***** DATA EXTRACTS
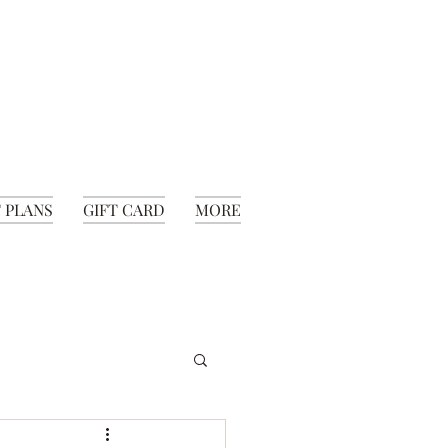
 PLANS
GIFT CARD
MORE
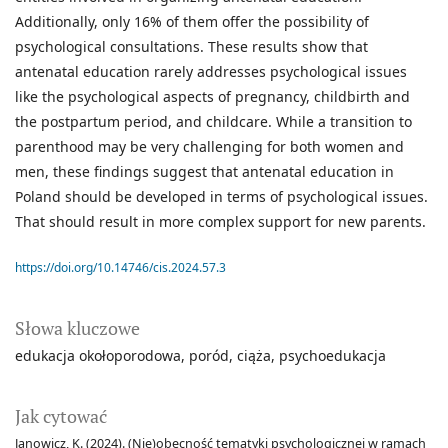
Additionally, only 16% of them offer the possibility of
psychological consultations. These results show that
antenatal education rarely addresses psychological issues
like the psychological aspects of pregnancy, childbirth and
the postpartum period, and childcare. While a transition to
parenthood may be very challenging for both women and
men, these findings suggest that antenatal education in
Poland should be developed in terms of psychological issues.
That should result in more complex support for new parents.
https://doi.org/10.14746/cis.2024.57.3
Słowa kluczowe
edukacja okołoporodowa
poród
ciąża
psychoedukacja
Jak cytować
Janowicz, K. (2024). (Nie)obecność tematyki psychologicznej w ramach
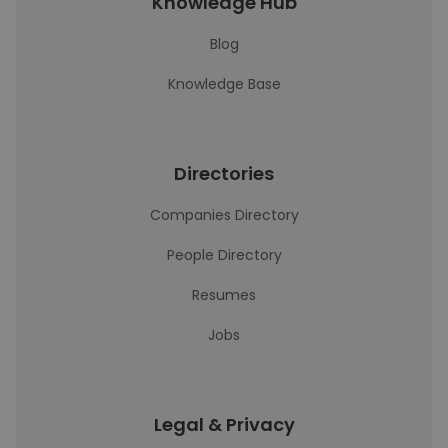
Knowledge Hub
Blog
Knowledge Base
Directories
Companies Directory
People Directory
Resumes
Jobs
Legal & Privacy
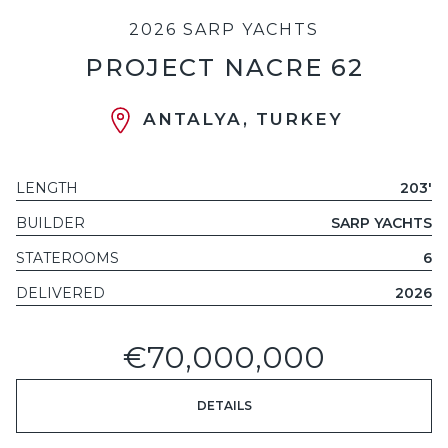
2026 SARP YACHTS
PROJECT NACRE 62
ANTALYA, TURKEY
LENGTH
203'
BUILDER
SARP YACHTS
STATEROOMS
6
DELIVERED
2026
€70,000,000
DETAILS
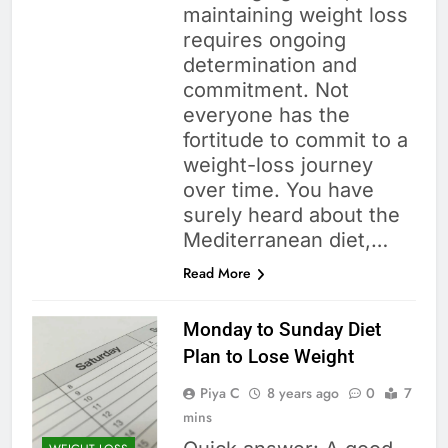
maintaining weight loss
requires ongoing
determination and
commitment. Not
everyone has the
fortitude to commit to a
weight-loss journey
over time. You have
surely heard about the
Mediterranean diet,…
Read More
Monday to Sunday Diet
Plan to Lose Weight
Piya C
8 years ago
0
7
mins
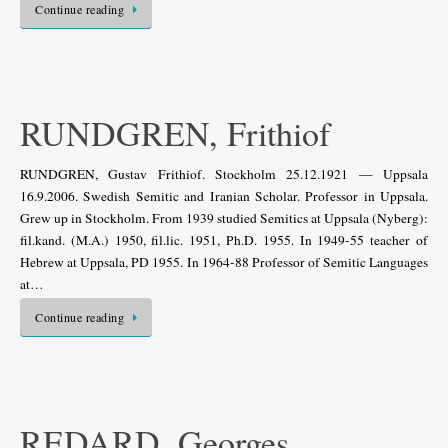
Continue reading
RUNDGREN, Frithiof
RUNDGREN, Gustav Frithiof. Stockholm 25.12.1921 — Uppsala
16.9.2006. Swedish Semitic and Iranian Scholar. Professor in Uppsala.
Grew up in Stockholm. From 1939 studied Semitics at Uppsala (Nyberg):
fil.kand. (M.A.) 1950, fil.lic. 1951, Ph.D. 1955. In 1949-55 teacher of
Hebrew at Uppsala, PD 1955. In 1964-88 Professor of Semitic Languages
at…
Continue reading
REDARD, Georges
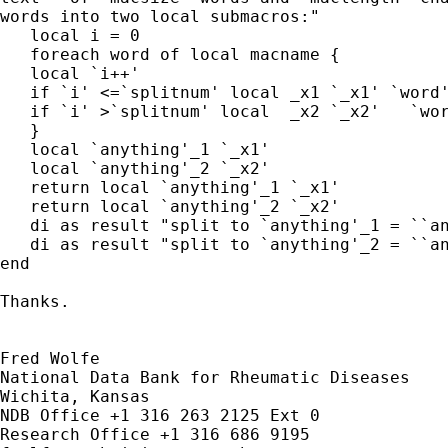
words into two local submacros:"

   local i = 0

   foreach word of local macname {

   local `i++'

   if `i' <=`splitnum' local _x1 `_x1' `word'
   if `i' >`splitnum' local  _x2 `_x2'   `wor
   }

   local `anything'_1 `_x1'

   local `anything'_2 `_x2'

   return local `anything'_1 `_x1'

   return local `anything'_2 `_x2'

   di as result "split to `anything'_1 = ``an
   di as result "split to `anything'_2 = ``an
end

Thanks.

Fred Wolfe

National Data Bank for Rheumatic Diseases

Wichita, Kansas

NDB Office +1 316 263 2125 Ext 0
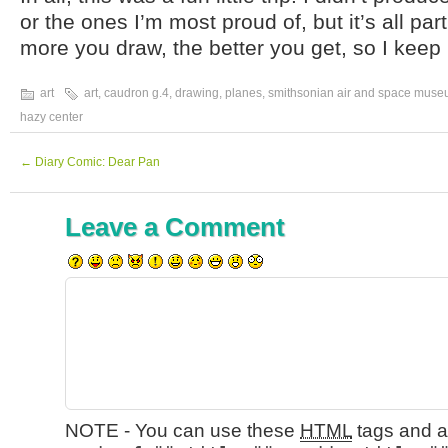
or the ones I’m most proud of, but it’s all par
more you draw, the better you get, so I keep 
art
art
,
caudron g.4
,
drawing
,
planes
,
smithsonian air and space mus
hazy center
←
Diary Comic: Dear Pan
Leave a Comment
NOTE - You can use these
HTML
tags and at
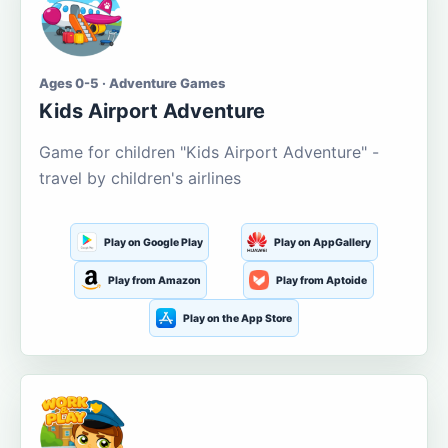
Ages 0-5 · Adventure Games
Kids Airport Adventure
Game for children "Kids Airport Adventure" -
travel by children's airlines
Play on Google Play
Play on AppGallery
Play from Amazon
Play from Aptoide
Play on the App Store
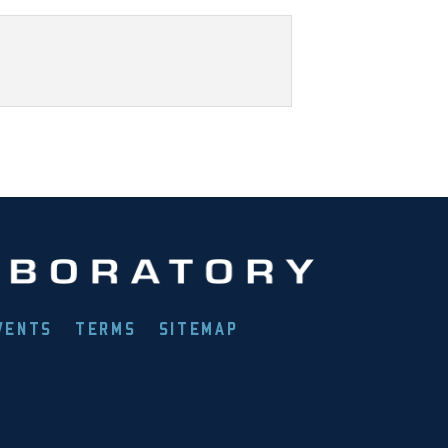
VENTS
TERMS
SITEMAP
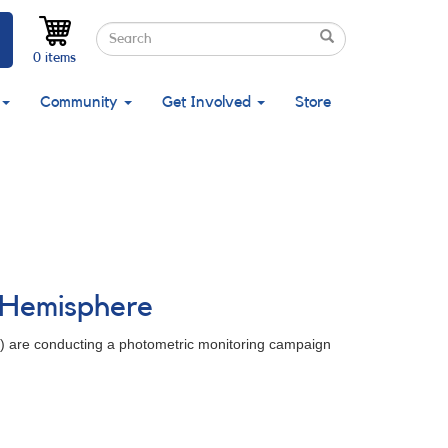
Search
Search
Search
0 items
Community
Get Involved
Store
n Hemisphere
y) are conducting a photometric monitoring campaign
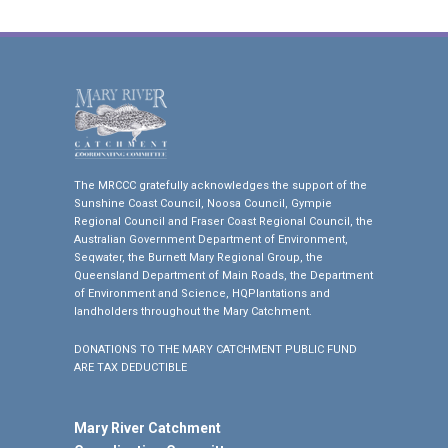
The MRCCC gratefully acknowledges the support of the
Sunshine Coast Council, Noosa Council, Gympie
Regional Council and Fraser Coast Regional Council, the
Australian Government Department of Environment,
Seqwater, the Burnett Mary Regional Group, the
Queensland Department of Main Roads, the Department
of Environment and Science, HQPlantations and
landholders throughout the Mary Catchment.
DONATIONS TO THE MARY CATCHMENT PUBLIC FUND
ARE TAX DEDUCTIBLE
Mary River Catchment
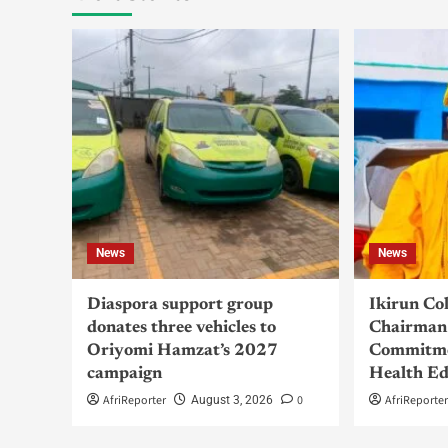
News
News
Diaspora support group
Ikirun Co
donates three vehicles to
Chairman 
Oriyomi Hamzat’s 2027
Commitme
campaign
Health Ed
AfriReporter
0
AfriReporte
August 3, 2026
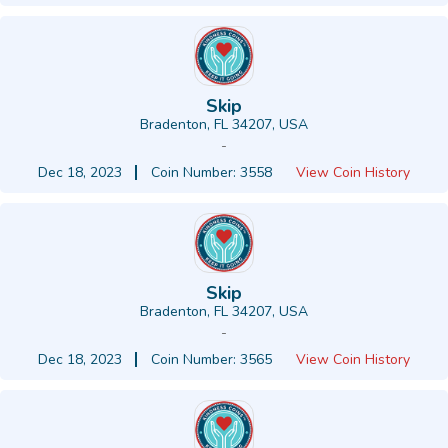
Skip
Bradenton, FL 34207, USA
-
Dec 18, 2023
Coin Number: 3558
View Coin History
Skip
Bradenton, FL 34207, USA
-
Dec 18, 2023
Coin Number: 3565
View Coin History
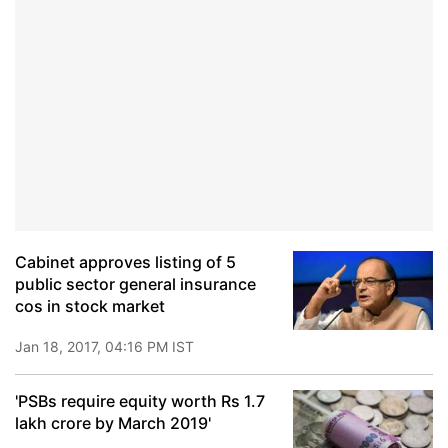
Cabinet approves listing of 5
public sector general insurance
cos in stock market
Jan 18, 2017, 04:16 PM IST
'PSBs require equity worth Rs 1.7
lakh crore by March 2019'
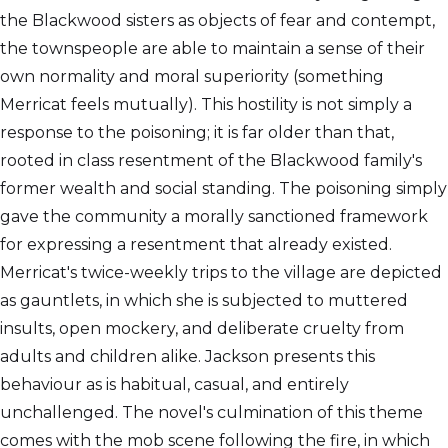
the Blackwood sisters as objects of fear and contempt,
the townspeople are able to maintain a sense of their
own normality and moral superiority (something
Merricat feels mutually). This hostility is not simply a
response to the poisoning; it is far older than that,
rooted in class resentment of the Blackwood family's
former wealth and social standing. The poisoning simply
gave the community a morally sanctioned framework
for expressing a resentment that already existed.
Merricat's twice-weekly trips to the village are depicted
as gauntlets, in which she is subjected to muttered
insults, open mockery, and deliberate cruelty from
adults and children alike. Jackson presents this
behaviour as is habitual, casual, and entirely
unchallenged. The novel's culmination of this theme
comes with the mob scene following the fire, in which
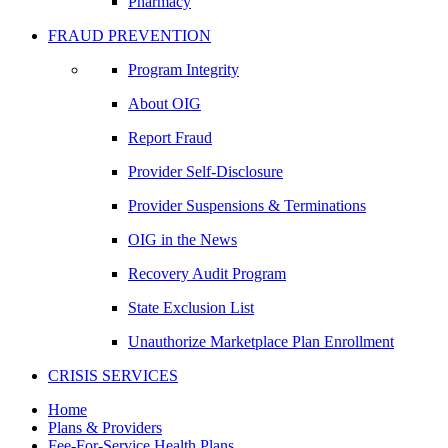
Pharmacy
FRAUD PREVENTION
Program Integrity
About OIG
Report Fraud
Provider Self-Disclosure
Provider Suspensions & Terminations
OIG in the News
Recovery Audit Program
State Exclusion List
Unauthorize Marketplace Plan Enrollment
CRISIS SERVICES
Home
Plans & Providers
Fee-For-Service Health Plans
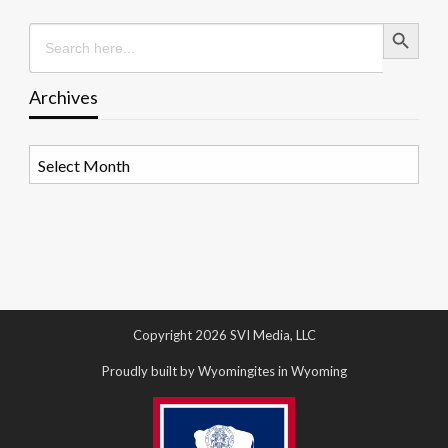
Search Button
Search
for:
Archives
Archives
Copyright 2026 SVI Media, LLC
Proudly built by Wyomingites in Wyoming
**********
* EXERCISE AIM: Only the number should be given: how many lines in the data contain the string "antenatal".

* TASK ANSWER: 2